• _Exercise details_
The data should be written out in full, exactly as it stands, and the pictures dropped.

[[ Given data open ]]

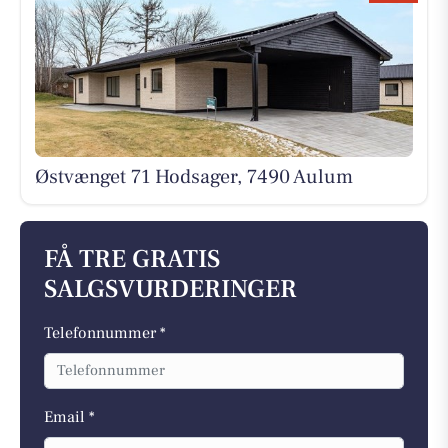
Østvænget 71 Hodsager, 7490 Aulum
FÅ TRE GRATIS
SALGSVURDERINGER
Telefonnummer *
Email *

[[ Given data closed ]]

• _Written solution_
Østvænget 71 Hodsager, 7490 Aulum
FÅ TRE GRATIS
SALGSVURDERINGER
Telefonnummer *
Email *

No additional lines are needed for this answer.